En six mois, plus d’une demi-douzaine de chefs d’Etat d’Afrique francophone se sont fait réélire lors d’élections sans alternance qui ressemblent à des mascarades, sources de gaspillage sans nom d’argent public. C’est sans doute le meilleur baromètre de l’état de la démocratie en Afrique : 19 chefs d’Etat et pas moins de trois chefs de gouvernements étaient présents vendredi 16 avril à l’investiture de Denis Sassou dont on sait qu’il a été réélu dans des conditions controversées pour un quatrième mandat après 37 années au pouvoir.
De Djibouti à Brazzaville en passant par Bangui, Conakry, Cotonou, Niamey, N’Djamena, des scrutins présentiels organisés entre novembre 2020 et avril 2021 ont pris la forme de farces électorales qui pouvaient faire rire, si elles n’avaient pas conduit à des morts inutiles : près de 80 morts pour la réélection d’Alassane Ouattara en Côte d’Ivoire, plus de 40 morts pour la réélection de Alpha Condé, environ 3 morts pour la réélection de Patrice Talon au Bénin, au moins deux morts dont la mère d’un opposant pour la réélection d’Idriss Déby au Tchad, au moins trois morts pour l’élection de Mohamed Bazoum au Niger. Mais même là où il n’y a pas eu des morts, les présidentielles n’ont été ni inclusives, ni démocratiques, ni transparentes. Elles ont été verrouillées en amont par différentes manœuvres qui ont permis d’écarter les opposants les plus sérieux. C’est le cas du Bénin où le système dit de parrainages a écarté les vrais challengers du président sortant, en particulier l’opposante Reckya Madougou qui a fini d’ailleurs par être jetée en prison pour « terrorisme ».

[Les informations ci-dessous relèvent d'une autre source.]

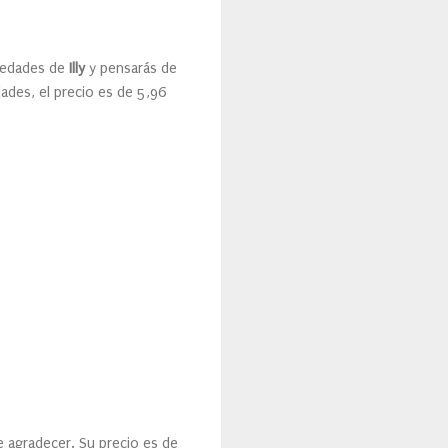
riedades de
Illy
y pensarás de
dades, el precio es de 5,96
de agradecer. Su precio es de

D’autres chefs d’Etat ont tout mis en œuvre pour contraindre la vraie opposition à ne pas aller à ces présidentielles. A Djibouti, le président sortant, Ismail Omar Guelleh, a gagné sans combattre, l’opposition ayant choisi de ne pas aller au scrutin ; au Congo l’UPADS, le parti de l’ancien président Pascal Lissouba, première force d’opposition, n’a pas participé au scrutin. En Guinée, une grande partie de l’opposition n’est pas allée aux élections.
Mais même là où l’opposition a refusé la politique de la chaise vide et a choisi d’aller aux élections, elle s’est fait avoir lors des opérations électorales, particulièrement le décompte des voix. Nul ne peut garantir comment Archange Faustin Touadéra a pu remporter la présidentielle en Centrafrique, dans un pays occupé aux deux tiers par les groupes armés. Au Niger, les chiffres communiqués par la Commission électorale nationale indépendante (CENI), avec des taux de participation à plus de 100% dans certains bureaux du nord du pays, ont jeté un doute sur la sincérité du scrutin. Et comme pour achever d’enlever le peu de crédit qui pouvait encore rester à ces élections, les présidents sortants ont remporté leurs élections avec des scores soviétiques que l’on pensait oublier à jamais : Ismaïl Omar Guelleh 98,58%, Denis Sassou Nguesso 88,40%, Patrice Talon 86%. Outre des CENI aux ordres, les régimes sortants ont caporalisé les institutions nationales d’arbitrage du contentieux électoral, tout particulièrement les Cours constitutionnelles qui rejettent partout et systématiquement les recours des opposants.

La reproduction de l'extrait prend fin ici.